- Contributed by
- CSV Solent
- People in story:
- Roy Pidgeon
- Location of story:
- Eastleigh, Hampshire
- Background to story:
- Article ID:
- Contributed on:
- 17 July 2005
This story was submitted to the People’s War site by Ian Douglass and has been added to the website on behalf of Roy Pidgeon, with his permission and he fully understands the site’s terms and conditions.
In 1939 at the outbreak of war I was six and lived with my parents on the Isle of Wight. My father was in a ‘Reserved Occupation’ as he worked for Southern Railway. Soon after the war started he was transferred to the Railway Works in Eastleigh and we had had to leave the comparative safety of the Island for the mainland.
We lived close to Eastleigh Airport and so many of my memories were connected with air raids and aircraft. In 1940 I remember a Lysander coming in to Eastleigh Airport hitting the cable of a balloon tethered to the Recreation Ground. The plane crashed into White’s coutyard and crashed with no survivors.
In 1941 a plane (either a Hudson or a Blenheim) took off from Eastleigh, hit a balloon cable and crashed into houses in the town and all the crew were killed.
Also in 1941 three Heinkel 111s flew very low over Eastleigh Town Centre and dropped bombs on the Railway Running sheds and Eastleigh Co-op.
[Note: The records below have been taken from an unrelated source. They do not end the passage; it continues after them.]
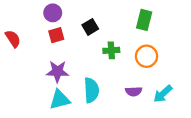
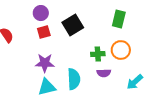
black square: (90, 27) -> (73, 25), size x1.5
green cross: (111, 50) -> (98, 54), moved
purple semicircle: (134, 91) -> (104, 73), moved

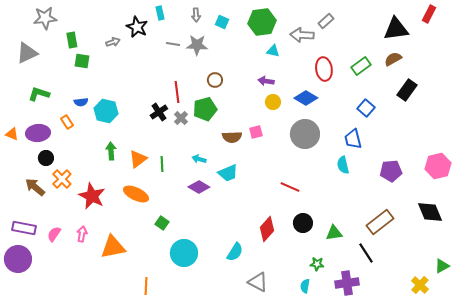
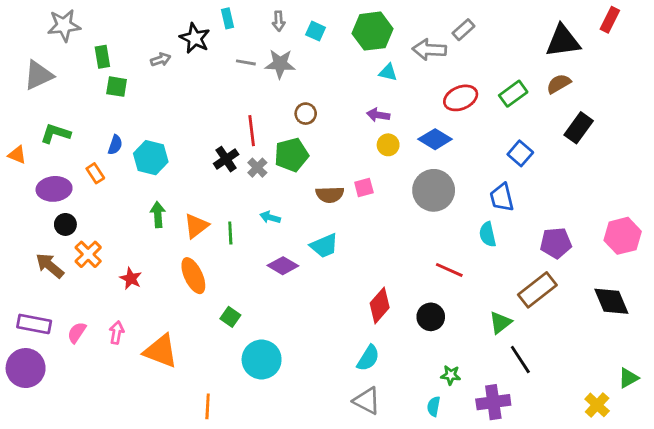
red ellipse: (324, 69) -> (461, 98), turned 75
blue semicircle: (81, 102) -> (115, 145), turned -64
orange triangle: (12, 134) -> (17, 155), moved
cyan arrow: (199, 159) -> (270, 217), moved
red line: (290, 187) -> (449, 270), moved
orange ellipse: (136, 194) -> (193, 276), turned 40
red star: (92, 196) -> (131, 278), size x0.6
brown rectangle: (380, 222) -> (537, 290), moved
red diamond: (267, 229) -> (380, 305), moved
green triangle: (334, 233) -> (500, 323), moved, turned -30
orange triangle: (113, 247) -> (161, 351), turned 32
cyan semicircle: (235, 252) -> (368, 358), moved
Being very low none of the bombs exploded. One of the planes fired a machine gun at me and my friends who were playing football in the field behind the houses in Campbell Road. Fortunately none of us was hurt. I later learned that all three of the German planes were shot down over the Solent. The bomb which landed in the Co-op was defused and later placed outside the Town Hall and you can now drop coins into it for charities.
I went to Chamberlayne Road Boys School and whenever the air raid sirens sounded we had to march along the road to the air raid shelter with the anti-aircraft guns firing over our heads. If we were at home when an air raid started, we used to go to the above ground shelter along the road. This shelter was only a single brick thick and so we did not feel very safe in it. It had an escape hatch in the roof and we used to climb up the ladder and prop it open during a raid, so we could see what was going on outside.
When the bombing became very bad, I was evacuated to Christchurch to stay with a family friend. This proved not to be a very safe place as they lived next to the anti-tank training grounds and so I was sent back to Eastleigh!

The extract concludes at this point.